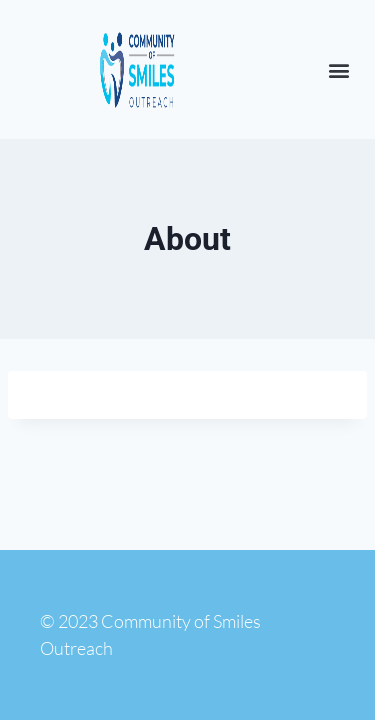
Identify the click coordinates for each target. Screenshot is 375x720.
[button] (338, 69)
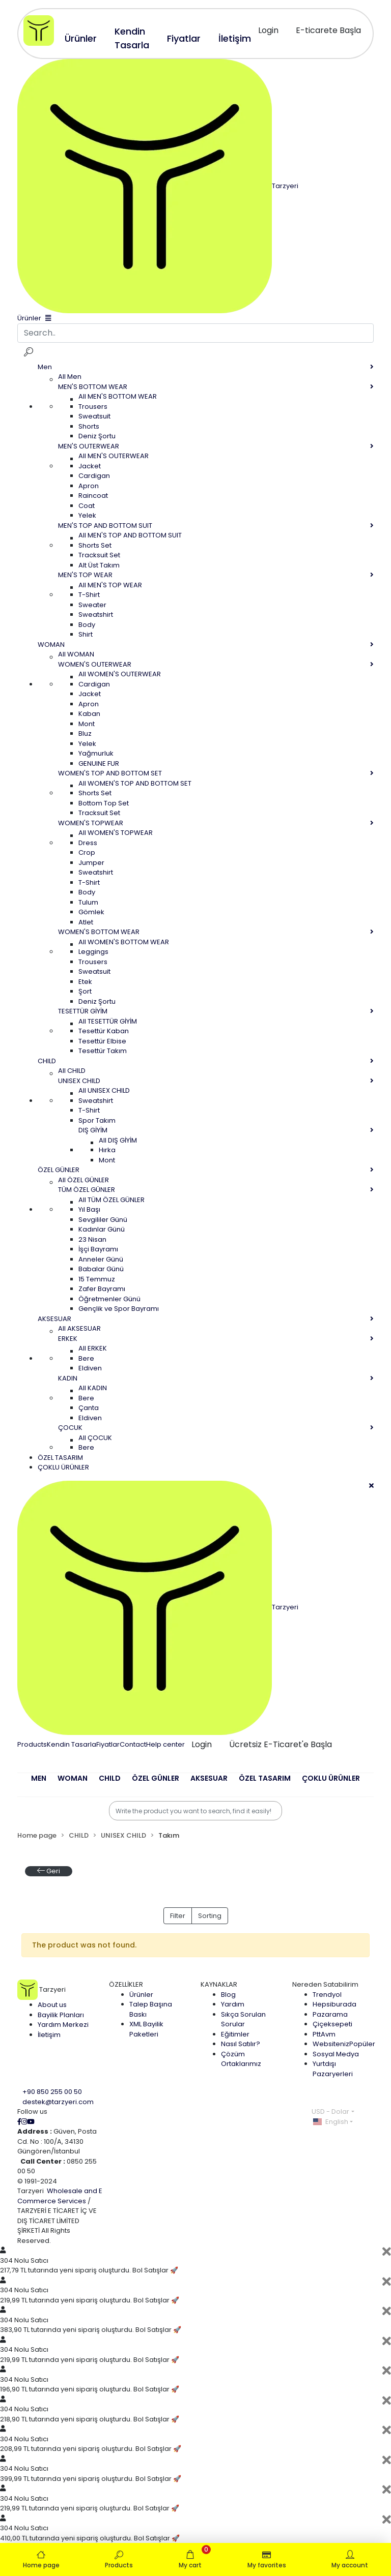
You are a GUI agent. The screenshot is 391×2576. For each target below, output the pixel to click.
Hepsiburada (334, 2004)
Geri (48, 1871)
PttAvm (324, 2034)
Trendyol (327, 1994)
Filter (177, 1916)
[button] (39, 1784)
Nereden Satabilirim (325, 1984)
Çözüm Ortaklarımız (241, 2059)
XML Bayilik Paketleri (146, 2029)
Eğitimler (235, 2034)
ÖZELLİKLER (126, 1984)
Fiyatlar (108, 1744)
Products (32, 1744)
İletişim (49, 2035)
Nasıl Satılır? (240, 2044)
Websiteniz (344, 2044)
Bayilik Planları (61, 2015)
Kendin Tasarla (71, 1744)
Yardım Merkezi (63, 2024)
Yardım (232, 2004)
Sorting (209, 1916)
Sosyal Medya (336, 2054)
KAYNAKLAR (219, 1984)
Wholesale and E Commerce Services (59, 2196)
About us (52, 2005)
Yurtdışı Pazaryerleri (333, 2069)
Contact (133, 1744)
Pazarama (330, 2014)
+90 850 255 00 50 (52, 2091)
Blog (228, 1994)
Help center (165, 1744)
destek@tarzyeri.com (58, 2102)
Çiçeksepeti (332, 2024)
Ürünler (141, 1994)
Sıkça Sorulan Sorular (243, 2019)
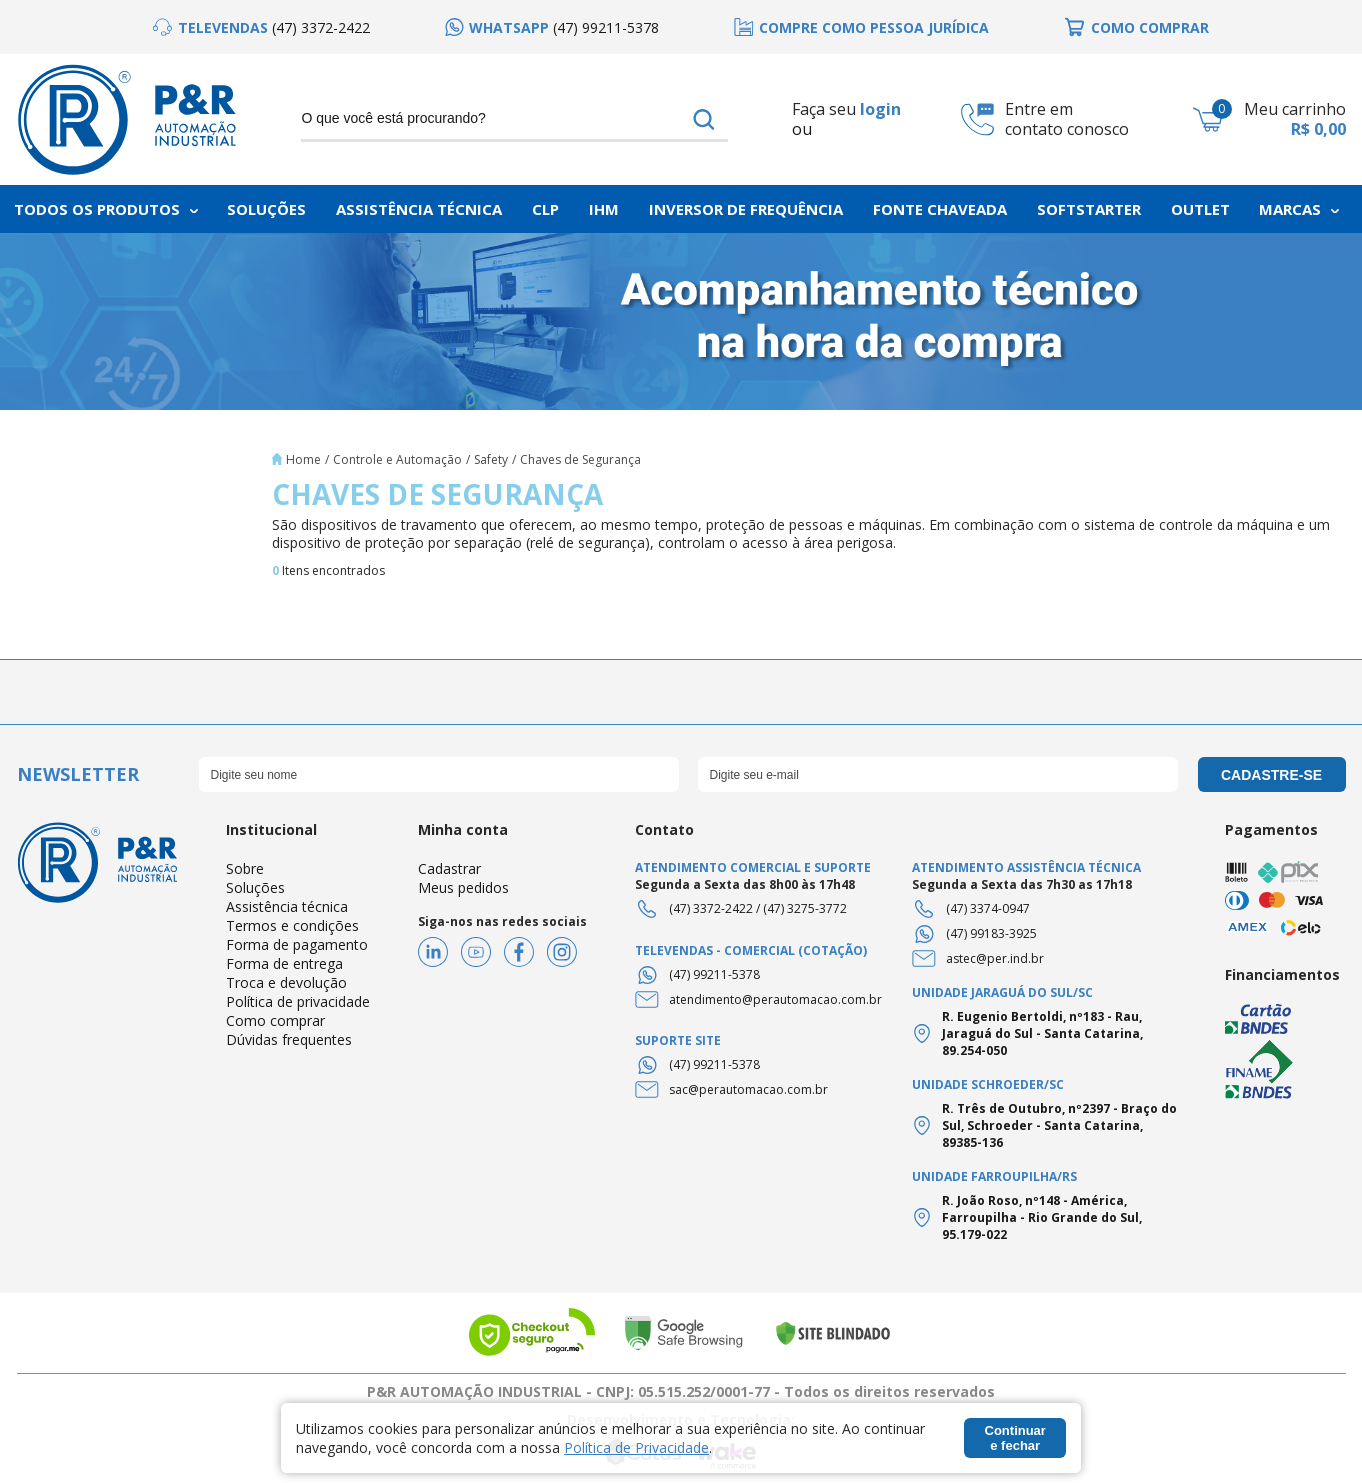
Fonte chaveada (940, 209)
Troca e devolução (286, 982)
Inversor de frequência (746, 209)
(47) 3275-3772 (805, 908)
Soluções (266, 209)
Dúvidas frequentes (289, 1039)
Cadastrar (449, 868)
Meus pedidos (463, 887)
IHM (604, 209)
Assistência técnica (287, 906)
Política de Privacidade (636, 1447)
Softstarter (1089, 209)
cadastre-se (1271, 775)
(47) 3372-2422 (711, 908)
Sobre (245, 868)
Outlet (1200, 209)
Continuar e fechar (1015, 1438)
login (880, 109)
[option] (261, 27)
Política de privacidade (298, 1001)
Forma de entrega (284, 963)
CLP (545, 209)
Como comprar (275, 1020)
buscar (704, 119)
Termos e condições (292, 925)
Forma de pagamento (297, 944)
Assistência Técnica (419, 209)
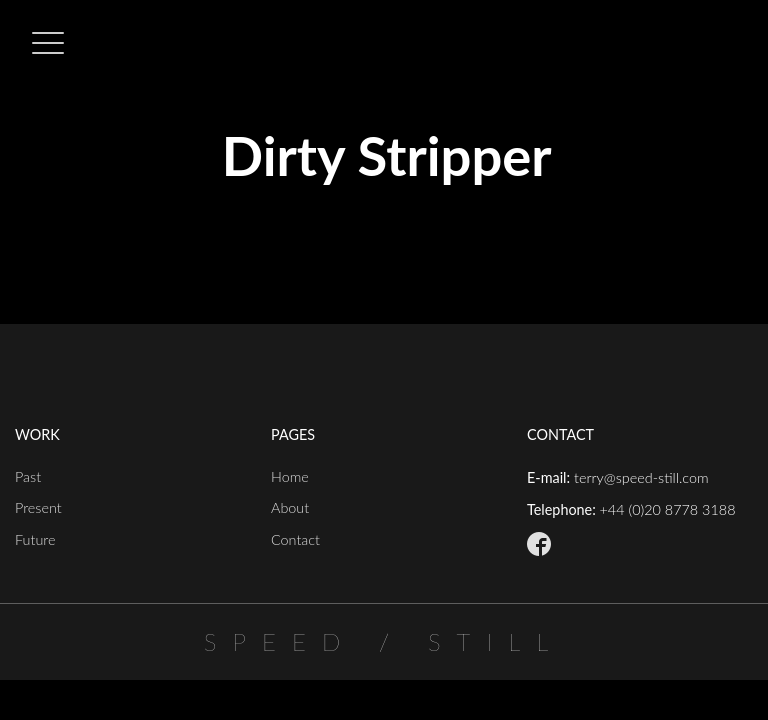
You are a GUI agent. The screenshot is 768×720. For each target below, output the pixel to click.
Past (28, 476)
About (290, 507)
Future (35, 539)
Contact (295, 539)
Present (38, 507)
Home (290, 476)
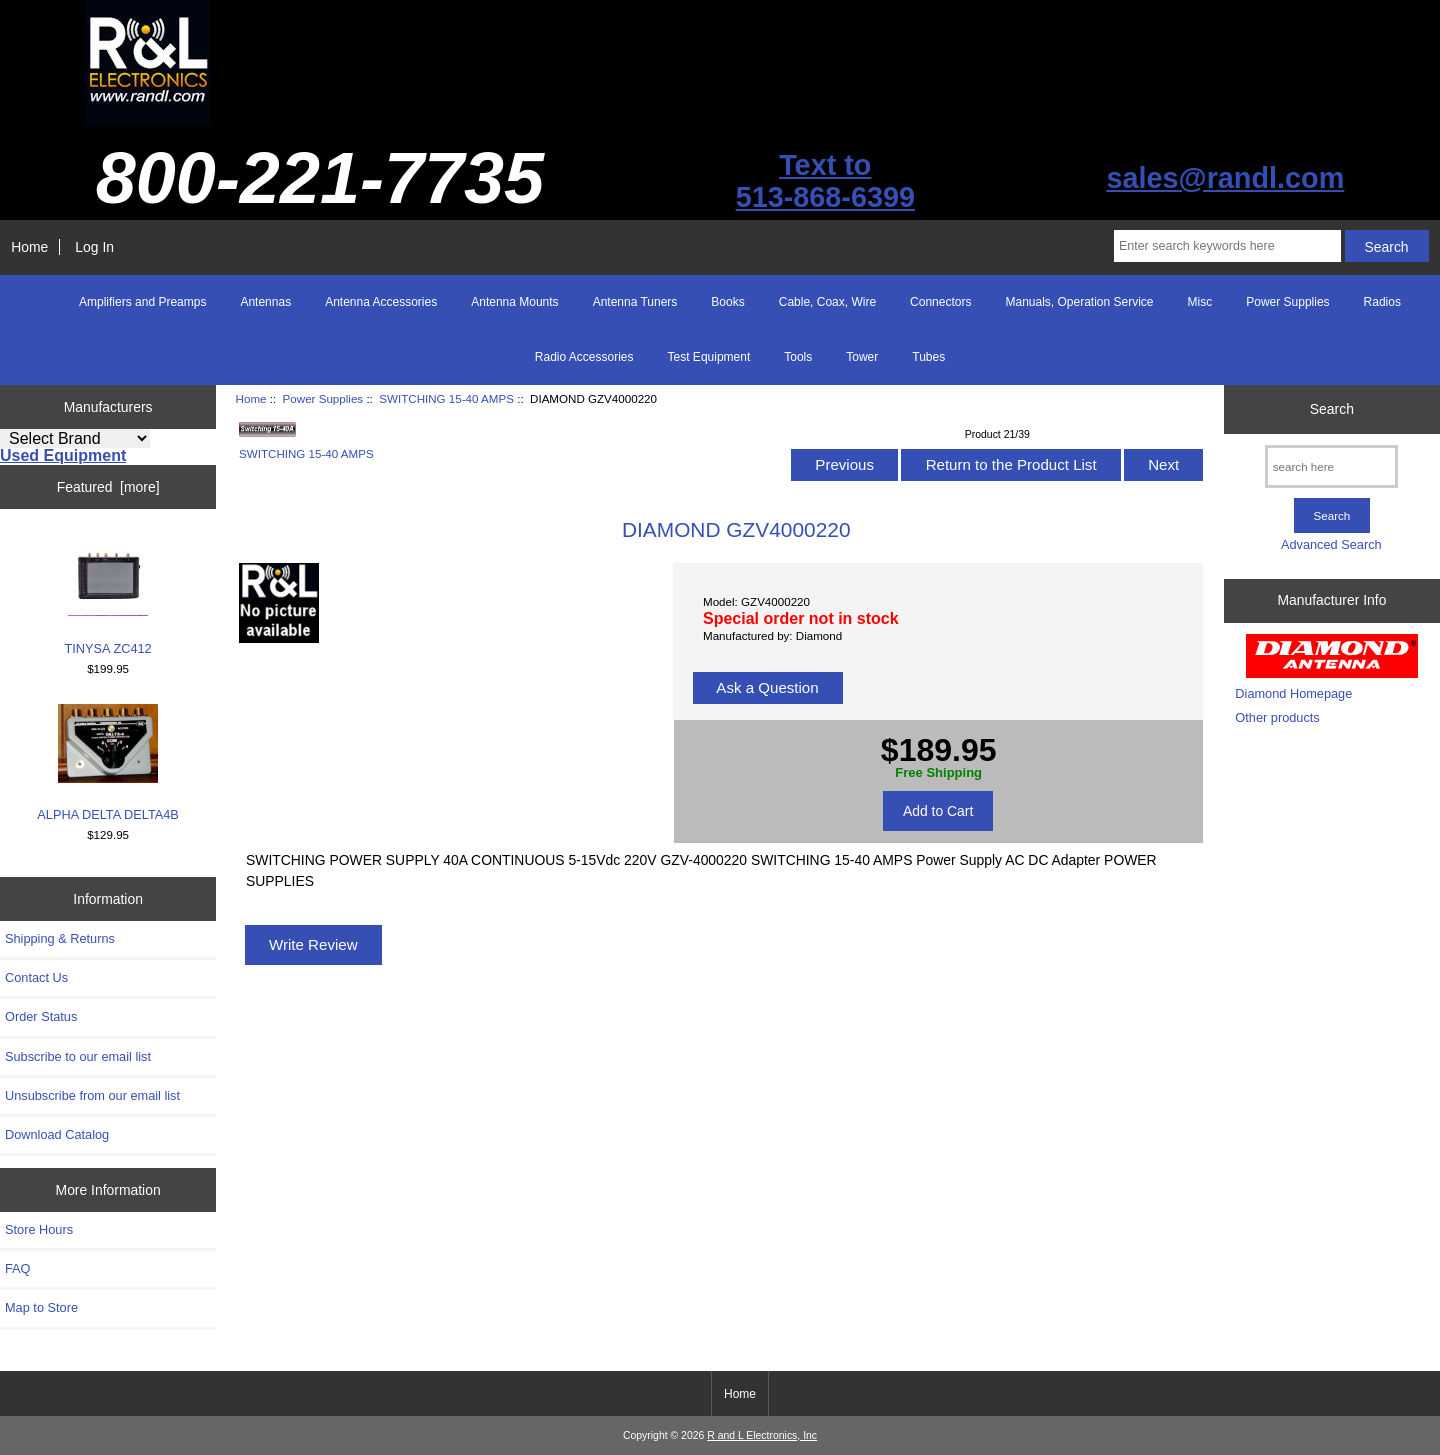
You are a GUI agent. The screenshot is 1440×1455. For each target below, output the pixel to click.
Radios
* * *
* [Problem to solve]
None of the pictures should be kept; reproduce all the remaining material exactly.

* [Problem solution]
Identify the click coordinates for each target. Screenshot is 375x720.
[button] (338, 69)
You are a GUI agent. The screenshot is 391×2576. For each target below, output the pixel to click.
Hepsiburada (334, 2004)
Geri (48, 1871)
PttAvm (324, 2034)
Trendyol (327, 1994)
Filter (177, 1916)
[button] (39, 1784)
Nereden Satabilirim (325, 1984)
Çözüm Ortaklarımız (241, 2059)
XML Bayilik Paketleri (146, 2029)
Eğitimler (235, 2034)
ÖZELLİKLER (126, 1984)
Fiyatlar (108, 1744)
Products (32, 1744)
İletişim (49, 2035)
Nasıl Satılır? (240, 2044)
Websiteniz (344, 2044)
Bayilik Planları (61, 2015)
Kendin Tasarla (71, 1744)
Yardım Merkezi (63, 2024)
Yardım (232, 2004)
Sorting (209, 1916)
Sosyal Medya (336, 2054)
KAYNAKLAR (219, 1984)
Wholesale and E Commerce Services (59, 2196)
About us (52, 2005)
Yurtdışı Pazaryerleri (333, 2069)
Contact (133, 1744)
Pazarama (330, 2014)
+90 850 255 00 50 (52, 2091)
Blog (228, 1994)
Help center (165, 1744)
destek@tarzyeri.com (58, 2102)
Çiçeksepeti (332, 2024)
Ürünler (141, 1994)
Sıkça Sorulan Sorular (243, 2019)
Fonte chaveada (940, 209)
Troca e devolução (286, 982)
Inversor de frequência (746, 209)
(47) 3275-3772 (805, 908)
Soluções (266, 209)
Dúvidas frequentes (289, 1039)
Cadastrar (449, 868)
Meus pedidos (463, 887)
IHM (604, 209)
Assistência técnica (287, 906)
Política de Privacidade (636, 1447)
Softstarter (1089, 209)
cadastre-se (1271, 775)
(47) 3372-2422 (711, 908)
Sobre (245, 868)
Outlet (1200, 209)
Continuar e fechar (1015, 1438)
login (880, 109)
[option] (261, 27)
Política de privacidade (298, 1001)
Forma de entrega (284, 963)
CLP (545, 209)
Como comprar (275, 1020)
buscar (704, 119)
Termos e condições (292, 925)
Forma de pagamento (297, 944)
Assistência Técnica (419, 209)
You are a GUI agent. The screenshot is 768×720. For each target below, output the pixel to click.
Past (28, 476)
About (290, 507)
Future (35, 539)
Contact (295, 539)
Present (38, 507)
Home (290, 476)
You are a GUI agent. The screenshot is 1440×1455. For each target below, output the pixel to click.
Radios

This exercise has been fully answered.